- **TASK TO COMPLETE**
Transcribe, with complete accuracy, all of the entries below except for the pictures.

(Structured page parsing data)

==========

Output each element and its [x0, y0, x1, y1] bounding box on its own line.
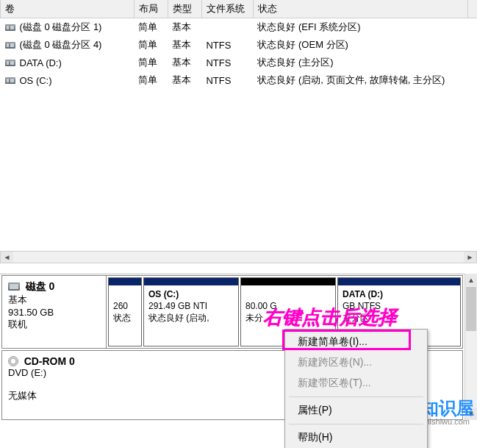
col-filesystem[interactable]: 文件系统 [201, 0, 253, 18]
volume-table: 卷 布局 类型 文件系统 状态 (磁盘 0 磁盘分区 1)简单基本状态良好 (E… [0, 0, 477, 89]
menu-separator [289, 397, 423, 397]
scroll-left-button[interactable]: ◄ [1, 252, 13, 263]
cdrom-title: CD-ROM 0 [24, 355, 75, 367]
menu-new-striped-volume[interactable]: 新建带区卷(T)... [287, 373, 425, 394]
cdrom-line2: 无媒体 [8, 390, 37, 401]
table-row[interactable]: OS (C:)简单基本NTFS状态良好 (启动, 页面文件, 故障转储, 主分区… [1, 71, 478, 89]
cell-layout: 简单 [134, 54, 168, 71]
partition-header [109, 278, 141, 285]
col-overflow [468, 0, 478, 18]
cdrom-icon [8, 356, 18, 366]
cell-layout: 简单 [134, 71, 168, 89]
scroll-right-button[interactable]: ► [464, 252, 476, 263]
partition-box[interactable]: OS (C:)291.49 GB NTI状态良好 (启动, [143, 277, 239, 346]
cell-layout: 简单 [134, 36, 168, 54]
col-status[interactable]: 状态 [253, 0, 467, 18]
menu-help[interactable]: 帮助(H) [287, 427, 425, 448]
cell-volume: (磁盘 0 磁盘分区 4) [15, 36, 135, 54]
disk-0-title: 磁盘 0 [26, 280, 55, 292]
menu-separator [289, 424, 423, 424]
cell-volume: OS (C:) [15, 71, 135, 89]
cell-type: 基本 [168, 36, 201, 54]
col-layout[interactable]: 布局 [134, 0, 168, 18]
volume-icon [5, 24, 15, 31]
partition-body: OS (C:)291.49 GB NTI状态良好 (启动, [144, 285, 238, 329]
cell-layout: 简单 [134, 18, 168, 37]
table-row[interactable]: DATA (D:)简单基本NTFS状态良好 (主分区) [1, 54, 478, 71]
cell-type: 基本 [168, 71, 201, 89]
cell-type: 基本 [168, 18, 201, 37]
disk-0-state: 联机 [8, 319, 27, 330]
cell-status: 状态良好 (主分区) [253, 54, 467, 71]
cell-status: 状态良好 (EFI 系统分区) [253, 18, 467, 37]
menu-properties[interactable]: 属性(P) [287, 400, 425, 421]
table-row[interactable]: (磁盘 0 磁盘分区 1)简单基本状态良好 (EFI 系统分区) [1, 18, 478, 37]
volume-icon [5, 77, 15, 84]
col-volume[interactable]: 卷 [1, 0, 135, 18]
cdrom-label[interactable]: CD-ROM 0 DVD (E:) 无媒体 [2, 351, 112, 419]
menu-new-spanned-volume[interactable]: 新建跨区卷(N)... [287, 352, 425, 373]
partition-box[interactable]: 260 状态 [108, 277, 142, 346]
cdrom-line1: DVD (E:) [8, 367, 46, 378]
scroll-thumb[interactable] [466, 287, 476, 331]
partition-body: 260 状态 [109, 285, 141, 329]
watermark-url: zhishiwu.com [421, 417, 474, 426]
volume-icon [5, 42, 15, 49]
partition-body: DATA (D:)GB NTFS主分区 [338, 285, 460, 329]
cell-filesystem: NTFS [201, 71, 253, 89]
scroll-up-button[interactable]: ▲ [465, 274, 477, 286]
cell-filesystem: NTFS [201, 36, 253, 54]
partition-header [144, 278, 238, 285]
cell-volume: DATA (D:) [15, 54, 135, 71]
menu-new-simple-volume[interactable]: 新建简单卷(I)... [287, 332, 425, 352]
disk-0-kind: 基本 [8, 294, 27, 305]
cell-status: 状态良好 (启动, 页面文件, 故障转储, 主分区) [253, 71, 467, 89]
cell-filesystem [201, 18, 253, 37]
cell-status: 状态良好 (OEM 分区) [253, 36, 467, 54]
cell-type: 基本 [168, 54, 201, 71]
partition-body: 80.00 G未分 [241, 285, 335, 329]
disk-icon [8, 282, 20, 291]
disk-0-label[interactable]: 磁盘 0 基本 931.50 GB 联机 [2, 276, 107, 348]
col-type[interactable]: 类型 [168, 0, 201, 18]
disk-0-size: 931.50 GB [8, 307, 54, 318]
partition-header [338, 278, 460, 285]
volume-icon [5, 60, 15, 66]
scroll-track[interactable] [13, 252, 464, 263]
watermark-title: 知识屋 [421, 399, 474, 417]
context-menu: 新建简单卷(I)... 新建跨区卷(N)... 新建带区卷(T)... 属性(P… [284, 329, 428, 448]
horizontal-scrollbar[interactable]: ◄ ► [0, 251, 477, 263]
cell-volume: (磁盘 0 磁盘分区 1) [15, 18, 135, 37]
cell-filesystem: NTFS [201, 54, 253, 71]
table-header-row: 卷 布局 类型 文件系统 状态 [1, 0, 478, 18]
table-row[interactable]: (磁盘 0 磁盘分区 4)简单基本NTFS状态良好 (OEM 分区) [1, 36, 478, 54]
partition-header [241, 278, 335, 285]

==========

- **TASK SOLUTION**
Output each element and its [x0, y0, x1, y1] bounding box on its own line.
col-filesystem[interactable]: 文件系统 [201, 0, 253, 18]
volume-table: 卷 布局 类型 文件系统 状态 (磁盘 0 磁盘分区 1)简单基本状态良好 (E… [0, 0, 477, 89]
menu-separator [289, 397, 423, 397]
scroll-left-button[interactable]: ◄ [1, 252, 13, 263]
cdrom-title: CD-ROM 0 [24, 355, 75, 367]
menu-new-striped-volume[interactable]: 新建带区卷(T)... [287, 373, 425, 394]
cdrom-line2: 无媒体 [8, 390, 37, 401]
table-row[interactable]: OS (C:)简单基本NTFS状态良好 (启动, 页面文件, 故障转储, 主分区… [1, 71, 478, 89]
cell-layout: 简单 [134, 54, 168, 71]
partition-header [109, 278, 141, 285]
col-overflow [468, 0, 478, 18]
cdrom-icon [8, 356, 18, 366]
cell-layout: 简单 [134, 71, 168, 89]
scroll-right-button[interactable]: ► [464, 252, 476, 263]
partition-box[interactable]: OS (C:)291.49 GB NTI状态良好 (启动, [143, 277, 239, 346]
cell-layout: 简单 [134, 36, 168, 54]
col-status[interactable]: 状态 [253, 0, 467, 18]
menu-help[interactable]: 帮助(H) [287, 427, 425, 448]
cell-volume: (磁盘 0 磁盘分区 4) [15, 36, 135, 54]
disk-0-title: 磁盘 0 [26, 280, 55, 292]
menu-separator [289, 424, 423, 424]
cell-volume: OS (C:) [15, 71, 135, 89]
cell-type: 基本 [168, 36, 201, 54]
col-layout[interactable]: 布局 [134, 0, 168, 18]
volume-icon [5, 24, 15, 31]
partition-body: OS (C:)291.49 GB NTI状态良好 (启动, [144, 285, 238, 329]
cell-layout: 简单 [134, 18, 168, 37]
table-row[interactable]: DATA (D:)简单基本NTFS状态良好 (主分区) [1, 54, 478, 71]
cell-type: 基本 [168, 71, 201, 89]
cell-type: 基本 [168, 18, 201, 37]
disk-0-state: 联机 [8, 319, 27, 330]
cell-status: 状态良好 (主分区) [253, 54, 467, 71]
cell-status: 状态良好 (EFI 系统分区) [253, 18, 467, 37]
menu-properties[interactable]: 属性(P) [287, 400, 425, 421]
table-row[interactable]: (磁盘 0 磁盘分区 1)简单基本状态良好 (EFI 系统分区) [1, 18, 478, 37]
volume-icon [5, 77, 15, 84]
col-volume[interactable]: 卷 [1, 0, 135, 18]
cdrom-label[interactable]: CD-ROM 0 DVD (E:) 无媒体 [2, 351, 112, 419]
menu-new-spanned-volume[interactable]: 新建跨区卷(N)... [287, 352, 425, 373]
partition-box[interactable]: 260 状态 [108, 277, 142, 346]
cdrom-line1: DVD (E:) [8, 367, 46, 378]
scroll-thumb[interactable] [466, 287, 476, 331]
partition-body: 260 状态 [109, 285, 141, 329]
watermark-url: zhishiwu.com [421, 417, 474, 426]
volume-icon [5, 42, 15, 49]
partition-body: DATA (D:)GB NTFS主分区 [338, 285, 460, 329]
cell-filesystem: NTFS [201, 71, 253, 89]
scroll-up-button[interactable]: ▲ [465, 274, 477, 286]
cell-filesystem: NTFS [201, 36, 253, 54]
partition-header [144, 278, 238, 285]
cell-volume: DATA (D:) [15, 54, 135, 71]
menu-new-simple-volume[interactable]: 新建简单卷(I)... [287, 332, 425, 352]
disk-0-kind: 基本 [8, 294, 27, 305]
cell-status: 状态良好 (启动, 页面文件, 故障转储, 主分区) [253, 71, 467, 89]
cell-filesystem [201, 18, 253, 37]
cell-status: 状态良好 (OEM 分区) [253, 36, 467, 54]
cell-type: 基本 [168, 54, 201, 71]
partition-body: 80.00 G未分 [241, 285, 335, 329]
disk-icon [8, 282, 20, 291]
disk-0-label[interactable]: 磁盘 0 基本 931.50 GB 联机 [2, 276, 107, 348]
col-type[interactable]: 类型 [168, 0, 201, 18]
disk-0-size: 931.50 GB [8, 307, 54, 318]
partition-header [338, 278, 460, 285]
volume-icon [5, 60, 15, 66]
scroll-track[interactable] [13, 252, 464, 263]
watermark-title: 知识屋 [421, 399, 474, 417]
context-menu: 新建简单卷(I)... 新建跨区卷(N)... 新建带区卷(T)... 属性(P… [284, 329, 428, 448]
horizontal-scrollbar[interactable]: ◄ ► [0, 251, 477, 263]
cell-volume: (磁盘 0 磁盘分区 1) [15, 18, 135, 37]
cell-filesystem: NTFS [201, 54, 253, 71]
table-header-row: 卷 布局 类型 文件系统 状态 [1, 0, 478, 18]
table-row[interactable]: (磁盘 0 磁盘分区 4)简单基本NTFS状态良好 (OEM 分区) [1, 36, 478, 54]
partition-header [241, 278, 335, 285]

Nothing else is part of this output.